Here’s how the story goes…
Bahuchara Mata, daughter of a known warrior of the charan caste, was traveling with a caravan along with her sisters. While on their travels, a notorious road bandit named Bapiya hijacked the traveling caravan. In charan culture, dying at the hands of an enemy is an absolute no-no. Instead, charans would rather take their own lives opposed to dying at the hands of someone else. However, Bahuchara decided that it wasn’t her, nor her sisters time to die. Instead, she cut off her and her sisters breasts as a way to curse Bapiya. What was he cursed with? Impotence! The only way for Bapiya to have the curse removed was if he paid homage to Bahuchara Mata by dressing and behaving like a woman.
In India, women’s breasts is what defines a woman. Producing milk for children is viewed as having the power to sustain life. By cutting off the breasts, you are removing the essence of womanhood. This does not mean that women who’s breasts have been cutoff are automatically men, rather, they are seen as “neither male, nor female” just as the hijras.

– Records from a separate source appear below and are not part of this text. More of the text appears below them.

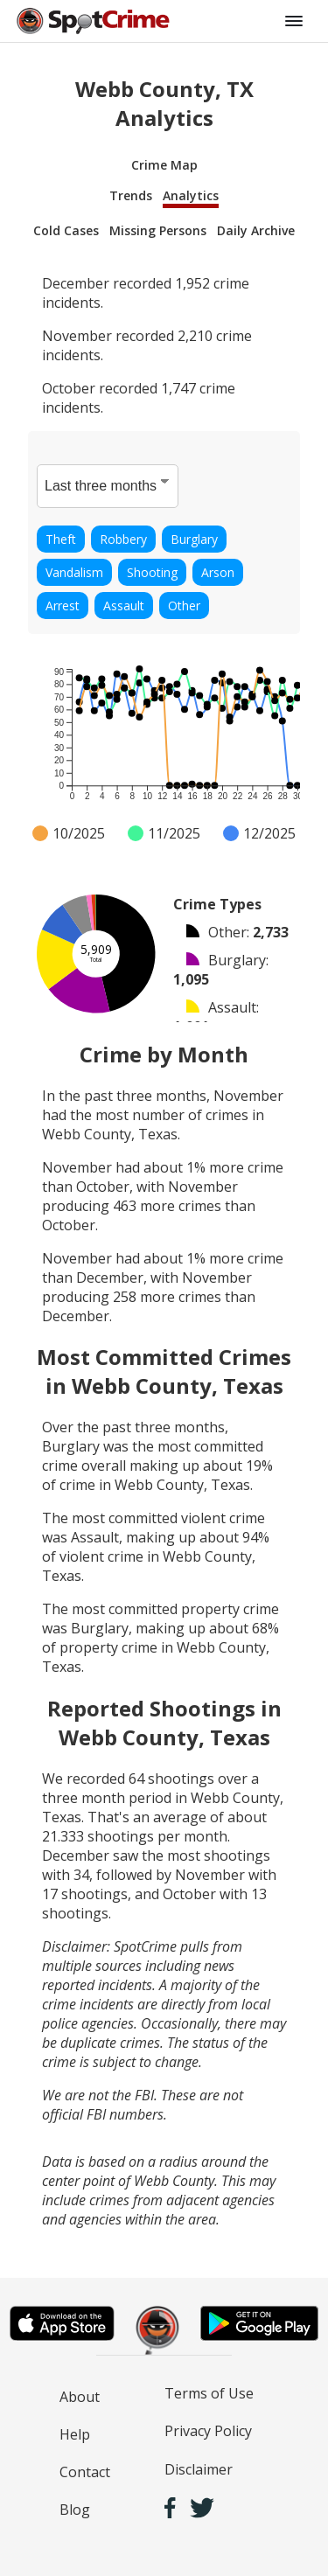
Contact (84, 2472)
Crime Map (164, 165)
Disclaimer (198, 2469)
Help (74, 2434)
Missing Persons (157, 230)
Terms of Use (209, 2393)
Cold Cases (66, 230)
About (79, 2396)
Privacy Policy (208, 2430)
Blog (74, 2509)
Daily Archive (256, 230)
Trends (130, 195)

Superstition runs deep in Indian culture; never place new shoes on a surface like a table. If you sneeze before leaving your home, you must wait three minutes before walking out the door…OR ELSE! Walking down any of the heavily populated streets, on every block, you’ll see roadside temples of various Hindu deities for those who want to worship before heading to work, or for those who fear that they didn’t wait the recommended three minutes after sneezing on their way out.
Talismans are worn by many underneath their clothing for added protection and unending devotion. I think you get the point. Yet, superstitious behavior is best seen when it comes to two things; marriage and the birth of a male child. These are the times where the hijras take to the floor and have their moment in the limelight.
Being that they are seen as descendants of Bahuchara Mata, they are also seen as having the power to curse and to remove curses. Marriage in India is more than two people who are in love that want to share their lives together. It is a way of survival; a way to build strong family lineages. Hence the reason that the majority of Indians, whether Hindu, Muslim or Buddhist, still practice arranged marriages. People tend to marry within their caste, although there is a cultural evolution taking place where there are increasingly more people marrying for love and outside the caste they’ve been born into. Even then, superstition still seeps its’ way into the picture.
Being that hijras are believed to hold the ability to curse and to protect from curses, they are often sought after for marriages and births. For a good price, hijras will come with their clan and will sing, dance and bless the newly married couple. In some cases, they aren’t necessarily invited at the wedding, rather they will just show up knowing that if they are turned away, that they will “curse” the couple’s marriage. In many cases, it’s a win, win for the hijras.
Same goes for the birth of a male child. Being that India is a patriarchal society, keeping the males safe from harm (curses) is pivotal. If a child is born at home, hijras are allowed to aid in the birth and will begin the ceremony of protection then. If not at the birth, parties are thrown welcoming the male baby and the protection ceremony takes place. Again, singing, dancing and adorning the baby with talismans and flowers are all essential in protecting the health, stamina and power to procreate for the newborn male. However, there is yet another curse the hijras protect the baby from; becoming one of them, a hijra.